Philadelphia Politicians Investigating Lap Dances
The Philadelphia “Tax Review Board” is conducting in depth hearings about lap dances:
Philadelphia, in its constant search for revenue, wants to draw bucks from a G-string. The city’s Tax Review Board is trying to decide whether a lap dance is an amusement or legitimate theater.
Is a performance over a lap a luxury or an art?
The hearings, scheduled to continue this week, involve sex, shrimp, champagne, sequins, and footwear, but mostly money, about $1.5 million the city is trying to collect from three strip clubs in amusement taxes on heretofore untaxed lap dances.
The five-member board heard disquisitions on “multifocal, immersive theater,” as one expert noted, filled with “manifestly skilled artists, conveying an expressive message through their performance artists.” \
George Bochetto, attorney for Club Risqué and Cheerleaders, posed the philosophical question: “Is there more to a lap dance than just a lap?”
Deputy City Solicitor Marissa O’Connell, who studied ballet, wondered, “Does choreography have to be expressive to be narrative?”
The answers, in case you’re wondering, are yes and no.
Bochetto and the lawyer for Delilah’s argue the city is trying to tax patrons twice, at the door, then at the lap.
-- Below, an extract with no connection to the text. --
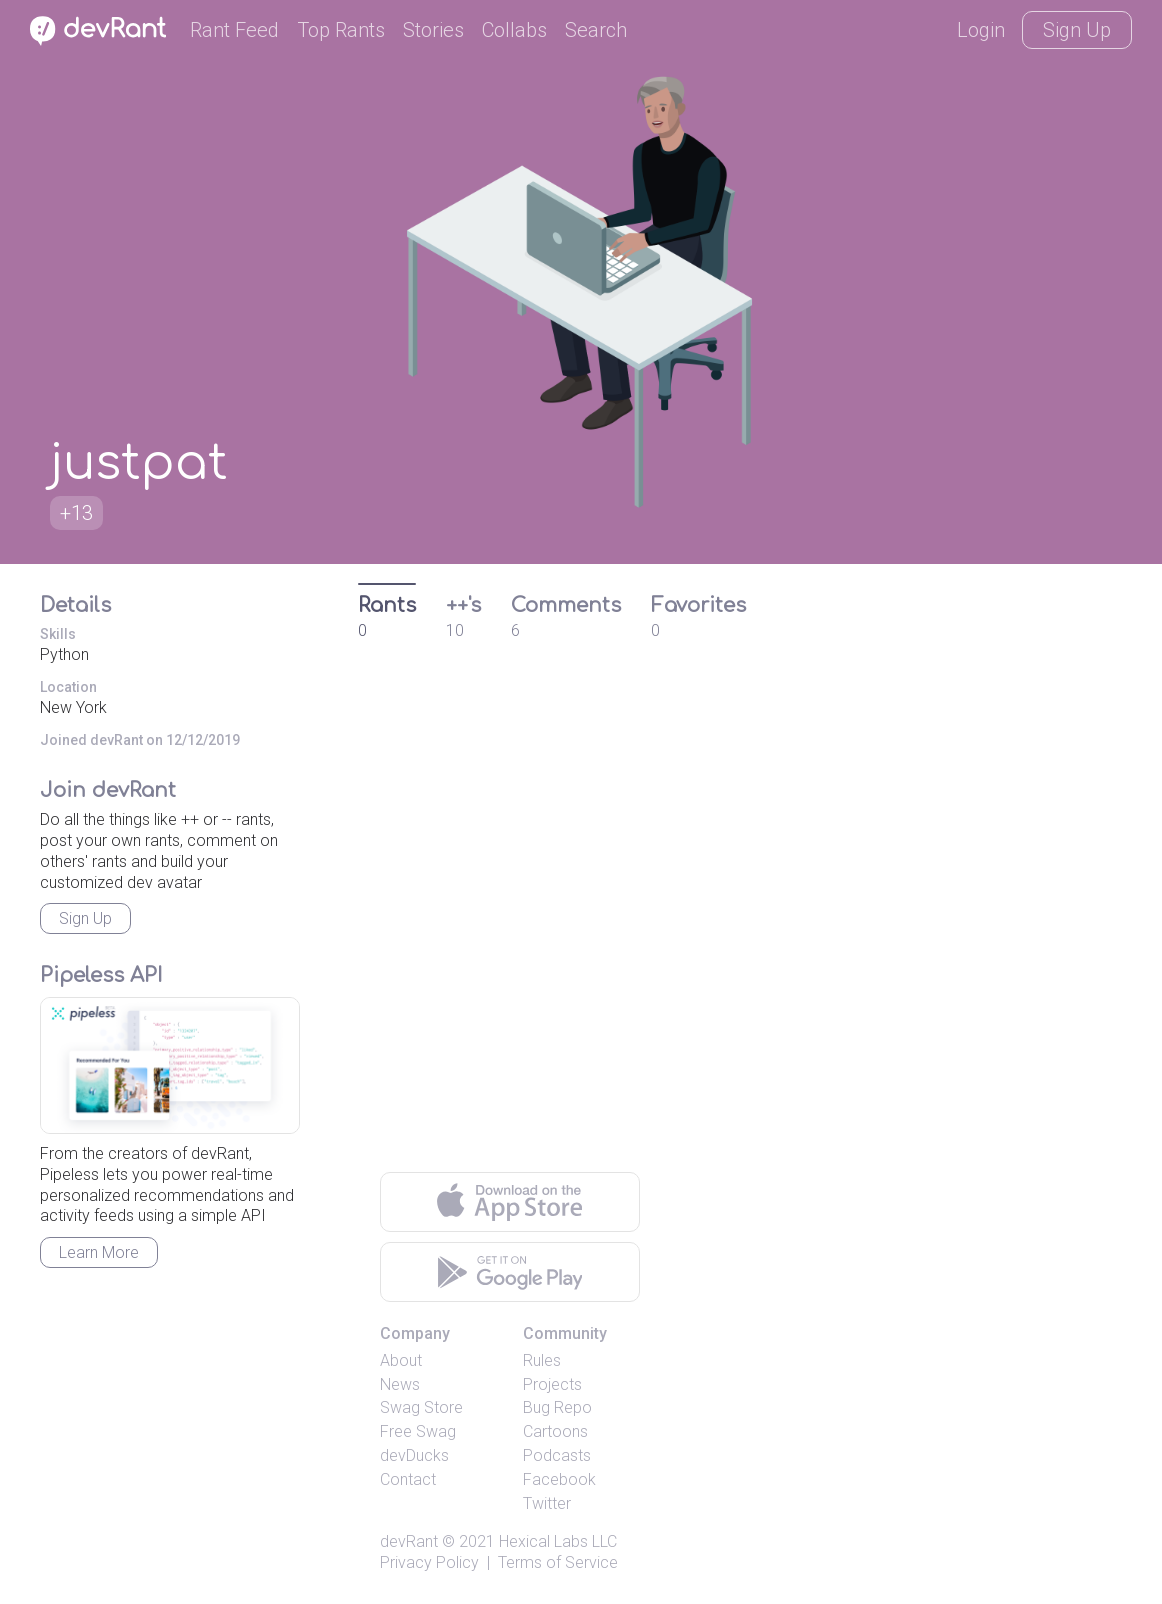 Image resolution: width=1162 pixels, height=1604 pixels. What do you see at coordinates (1077, 30) in the screenshot?
I see `Sign Up` at bounding box center [1077, 30].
The city is not a fool. There is serious revenue in lap dances, which range in price from $20 to $600 for an hour in the “champagne court.” That’s where the shrimp come in. Shrimp cocktail is big in the court.
Witnesses have included two “manifestly skilled artists,” a Yale-trained professor and dramaturge, a choreographer, a private investigator, accountants, and club impresarios.
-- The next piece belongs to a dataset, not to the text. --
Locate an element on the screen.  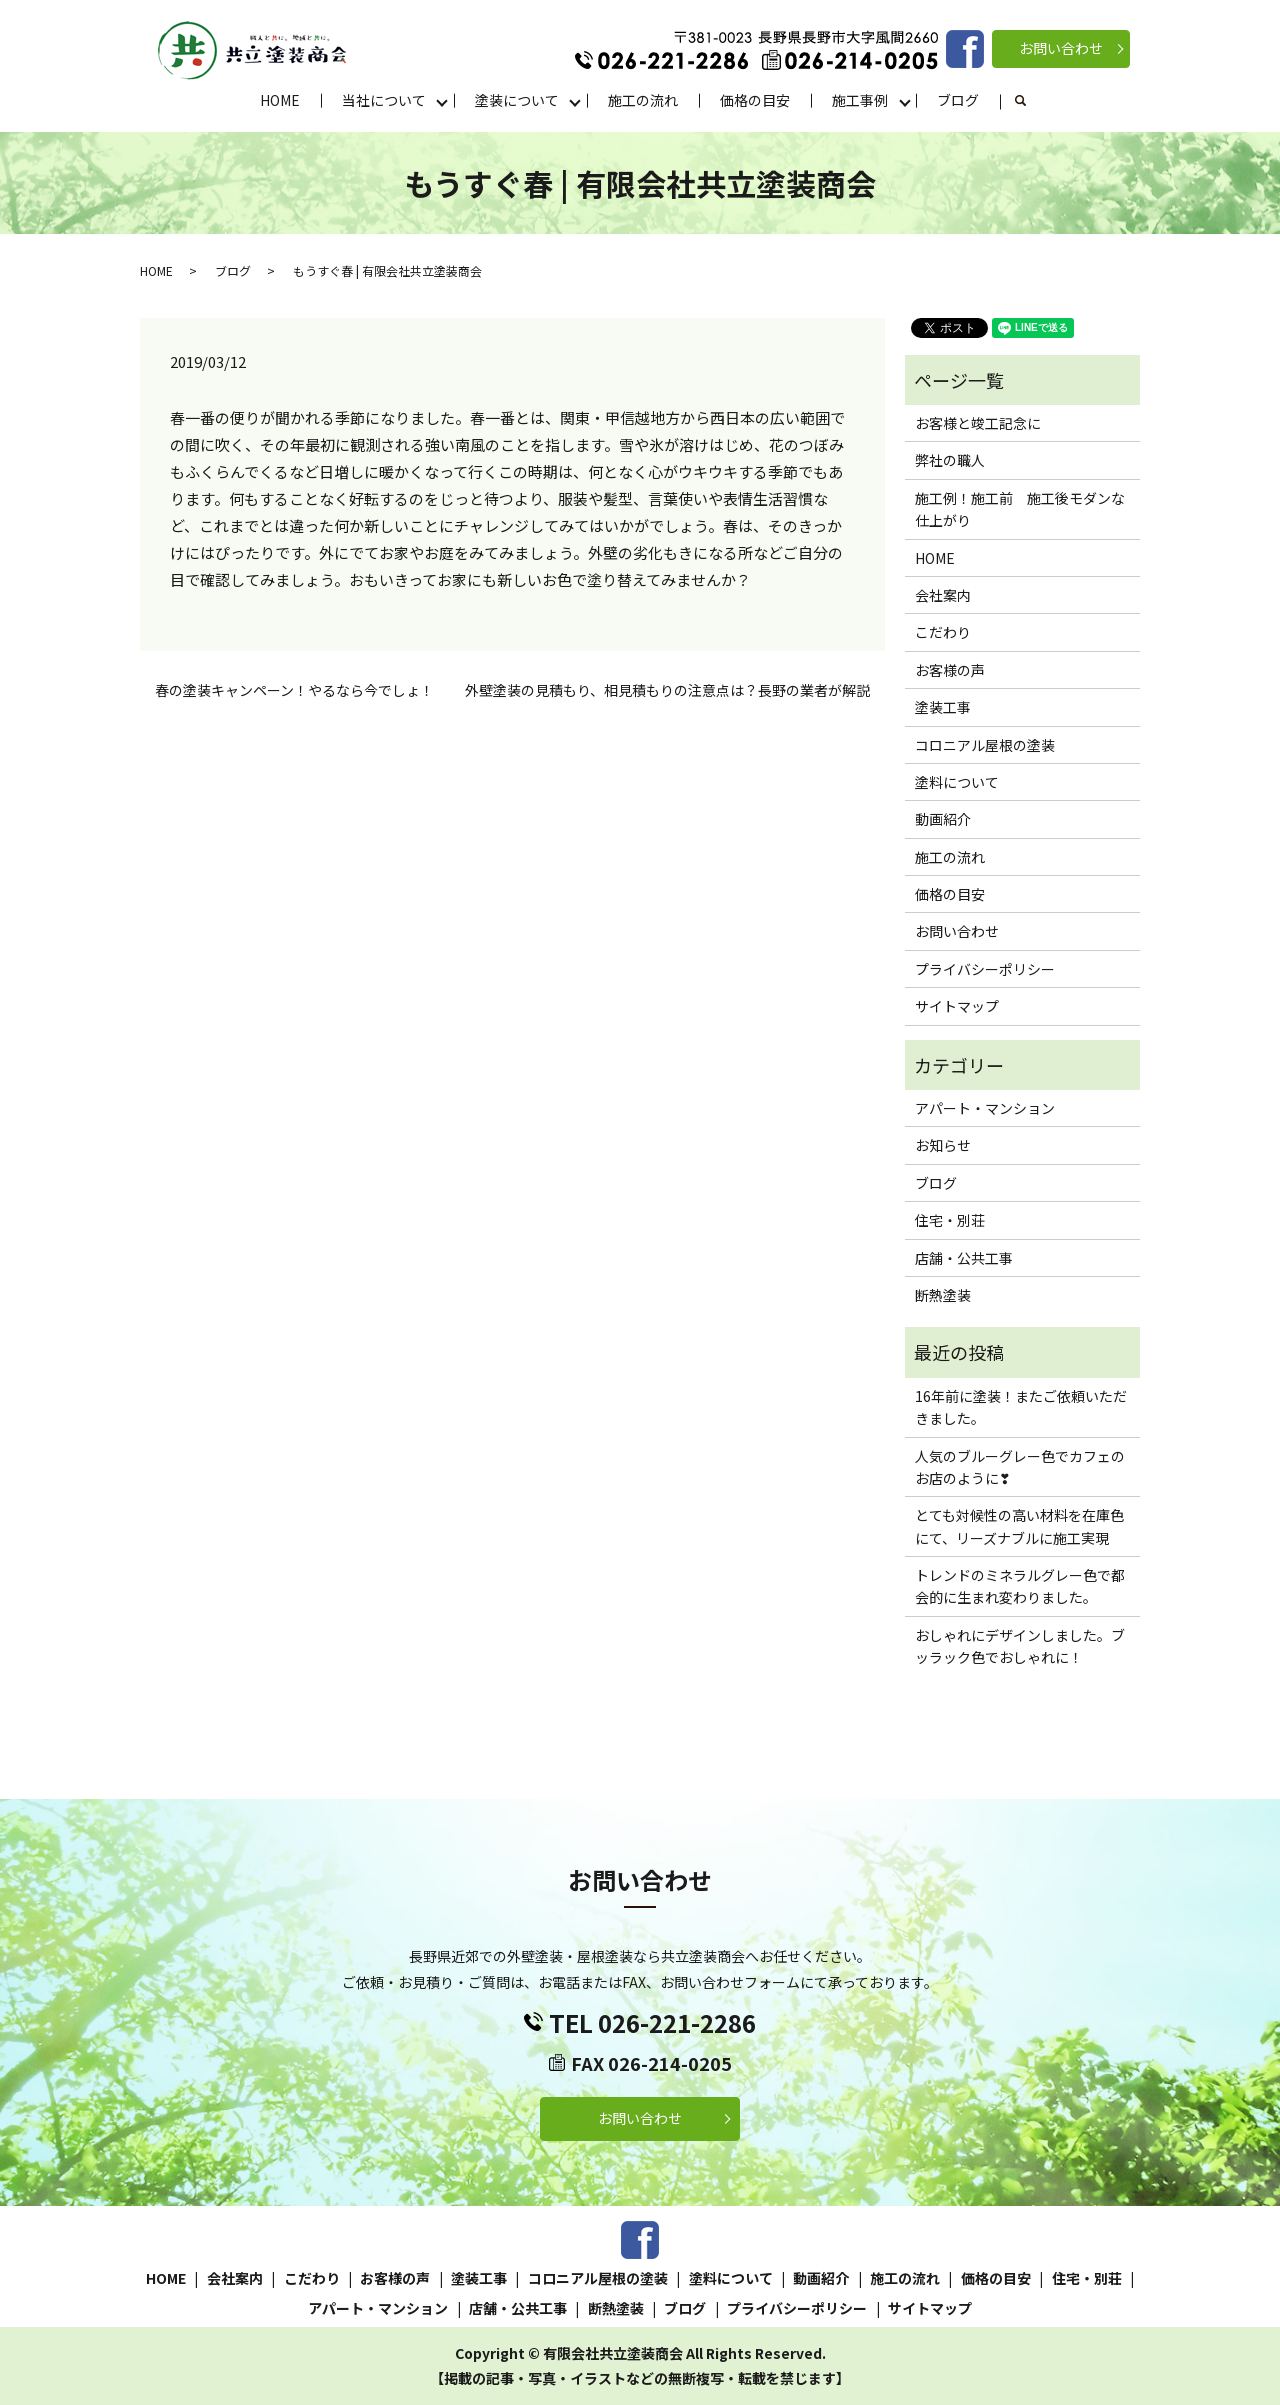 お問い合わせ is located at coordinates (1061, 48).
Indeed, it may be the first tax hearing where strippers and accountants shared equal billing. Also, where a strip club was compared to a piano bar, Broadway, Dave & Buster’s, Isadora Duncan, Japanese Kabuki, and English Restoration drama. Constitutional law was invoked. Six-figure tax bills will do that. C
ruel shoes were discussed at length on two occasions, the challenges of ballet pointe shoes vs. vertiginous platform stilettos, and how they both have a tendency to cause bloody feet. As an investigative shoe reporter, I observed that the manifestly skilled artists opted for more sensible shoes than O’Connell, ballerina flats and flip-flops over her towering wedges. Modesty was the order of the hearing. At one point, “Katalina” – creative orthography a hallmark of the nom de strip – demurely tucked a bra strap inside her blouse.
No word on whether any of the members of the Tax Review Board were considering a committee field trip to investigate the situation up close.